The decree limited all movements except the essential – going to work, buying food or medicines, visiting the bank or attending to dependent people – for 15 days. Schools, universities, shops, bars and restaurants were all closed. And, from March 16, land borders were closed to everyone except Spanish nationals and residents.
For Spain’s 200,000 strong Chinese community, which had already been taking steps to minimise exposure to the virus, the government’s measures came too late. Signs had begun popping up on storefronts of Chinese-run shops at the beginning of March, saying “closed for holidays until the end of March” or “closed until further notice”.
The number of businesses that closed due to the coronavirus ahead of the government-mandated lockdown is unknown, but Xiao, a lawyer and adviser to freelancers and SMEs, said “half of her clients” had done so.
Workers in the few stores which remained open before the lockdown wore face masks and notices next to cash registers apologised and explained the measure to customers. “We are sorry to use the masks at work. The reason is to better protect the entire population”, read a note in a Barcelona food store last week.
In Xiao’s view, the Spanish government may have underplayed the situation at first to avoid stigmatising the country’s Chinese population but, since the first cases emerged in Spain, the authorities had failed to anticipate events and had improvised their response, she said.
However, if the government intended to protect the Chinese, it did not work out so well. When the outbreak arrived in Spain, there were multiple reports of people with Asian features being verbally attacked on the streets.
“The other day a boy yelled ‘coronavirus!’ at me. I know of other cases – in which a Spaniard would say to a Chinese, ‘Why don't you go back to your country?’,” Antonio Liu Yang, 40, said.

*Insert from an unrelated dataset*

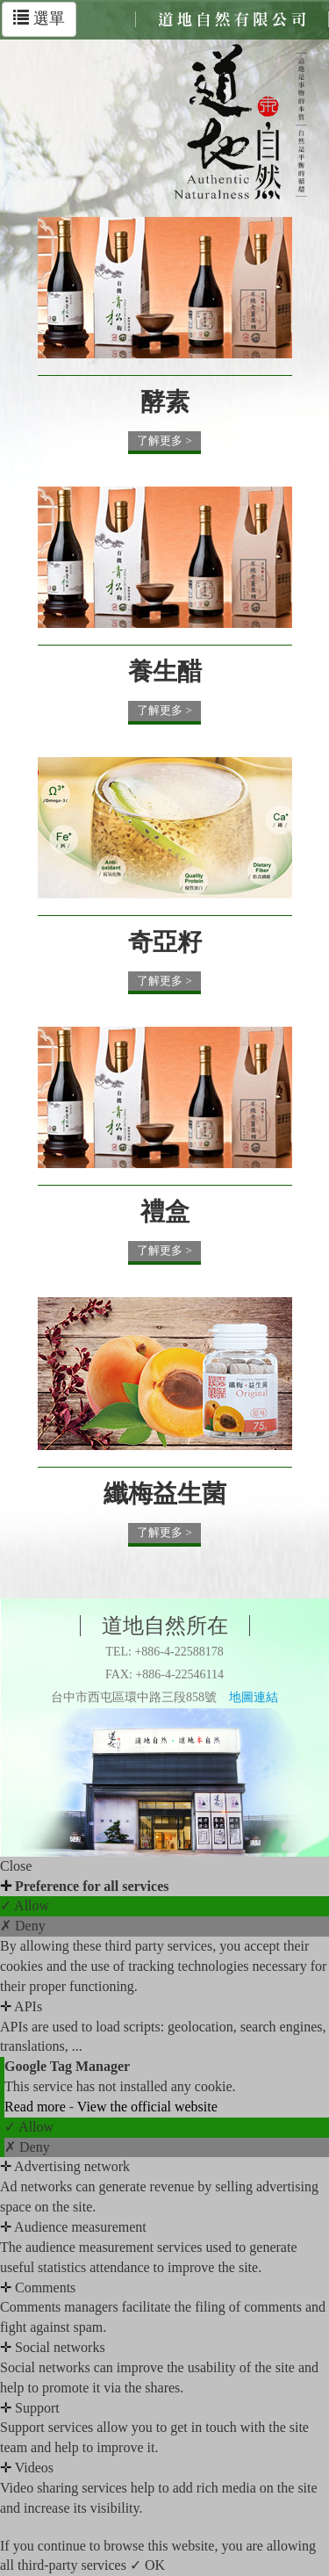 Image resolution: width=329 pixels, height=2576 pixels. I want to click on 選單, so click(39, 18).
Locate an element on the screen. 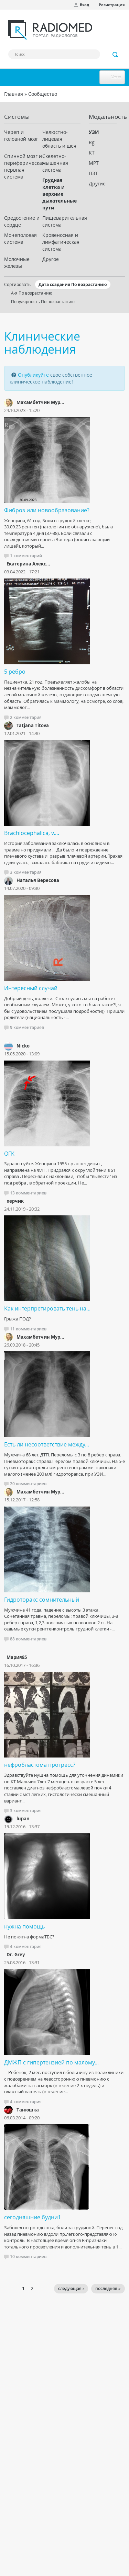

Liu is from Beijing and has lived in Spain since 1990, where he works as a lawyer and intercultural facilitator. He also leads the “I am not a virus” campaign, a movement that replicated an international one which began in other European countries such as Britain, Italy, and France, to address the wave of xenophobia sparked by the virus.
Liu said the movement was launched for prevention. “If they start calling the coronavirus the ‘China virus’, the name will have a racial connotation, and with all the information over-saturation there is, they will think that because we are Chinese, we have the virus, and we have to suffer the side effects of all this,” he said.
Worries over anti-Chinese xenophobia were confirmed when Ortega Smith, secretary general of Spain’s far-right party Vox, was diagnosed with Covid-19 – the disease caused by the new coronavirus. Smith took to social media during his home quarantine to say he was “recharging” forces so his “Spanish antibodies” could fight against the “damn Chinese virus”.
The famous Spanish actor Santiago Segura also posted a vulgar anti-Chinese message on Twitter, blaming them for eating “semi-raw pangolin and bat soup”. Liu said the Chinese community would file a lawsuit in response.
Liu said it was curious how roles had reversed between the two communities in Spain. At first singled out on the streets, Chinese people were now rejecting contact with the Spanish for fear of contagion. Through it all, Spain’s Chinese population had remained united through WeChat groups, he said, and had sent several letters appealing for communities to adopt more stringent protective measures against the virus.
A few weeks later, when the outbreak arrived in Spain, they launched a similar effort with a different purpose – distributing masks to pedestrians and raising awareness about their use. But, as the Overseas Chinese Association in Aragon – an inland region in the northeast of the country – pointed out, “it will be the last time, because it is difficult and expensive to find these medical supplies these days.”